Example of Implementation: If a bank is collecting information to open an account for a potential customer, they must collect only that information which is absolutely necessary for the purpose of opening the account, after they have taken the consent of the individual.
Principle 4: Purpose Limitation
Personal data collected and processed by data controllers should be adequate and relevant to the purposes for which they are processed. A data controller shall collect, process, disclose, make available, or otherwise use personal information only for the purposes as stated in the notice after taking consent of individuals. If there is a change of purpose, this must be notified to the individual. After personal information has been used in accordance with the identified purpose it should be destroyed as per the identified procedures. Data retention mandates by the government should be in compliance with the National Privacy Principles.
Example of Implementation: If a bank is collecting information from a customer for opening a bank account, the bank can only use that information for the purpose of opening the account and any other reasons consented to. After a bank has used the information to open an account, it must be destroyed. If the information is retained by the bank, it must be done so with consent, for a specific purpose, with the ability of the individual to access and correct the stored information, and in a secure fashion.
Principle 5: Access and Correction
Individuals shall have access to personal information about them held by a data controller; shall be able to seek correction, amendments, or deletion such information where it is inaccurate; be able to confirm that a data controller holds or is processing information about them; be able to obtain from the data controller a copy of the personal data.
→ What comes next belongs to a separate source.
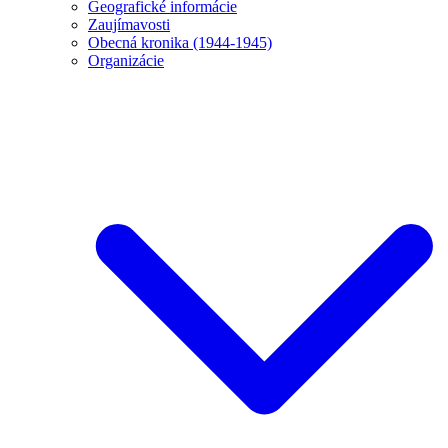
Geografické informácie
Zaujímavosti
Obecná kronika (1944-1945)
Organizácie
Access and correction to personal information may not be given by the data controller if it is not, despite best efforts, possible to do so without affecting the privacy rights of another person, unless that person has explicitly consented to disclosure.
Example of Implementation: An individual who has opened a bank account, has the right to access the information that was initially provided and subsequently generated. If there is a mistake, the individual has the right to correct the mistake. If the individual requests information related to him that is stored on a family member from the bank, the bank cannot disclose this information without explicit consent from the family member as it would impact the privacy of another.
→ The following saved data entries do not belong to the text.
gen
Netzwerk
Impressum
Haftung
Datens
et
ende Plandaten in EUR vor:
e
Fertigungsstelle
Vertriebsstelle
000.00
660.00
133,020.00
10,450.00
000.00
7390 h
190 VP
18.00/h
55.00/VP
Principle 6: Disclosure of Information
A data controller shall only disclose personal information to third parties after providing notice and seeking informed consent from the individual for such disclosure. Third parties are bound to adhere to relevant and applicable privacy principles. Disclosure for law enforcement purposes must be in accordance with the laws in force. Data controllers shall not publish or in any other way make public personal information, including personal sensitive information.
Example of Implementation: If a website, like a social media site, collects information about how a consumer uses its website, this information cannot be sold or shared with other websites or partners, unless notice of such sharing has been given to the individual and consent has been taken from the individual. If websites provide information to law enforcement, this must be done in accordance with laws in force, and cannot be done through informal means. The social media site would be prohibited from publishing, sharing, or making public the personal information in any way without obtaining informed consent.
Principle 7: Security
A data controller shall secure personal information that they have either collected or have in their custody, by reasonable security safeguards against loss, unauthorised access, destruction, use, processing, storage, modification, deanonymization, unauthorized disclosure [either accidental or incidental] or other reasonably foreseeable risks.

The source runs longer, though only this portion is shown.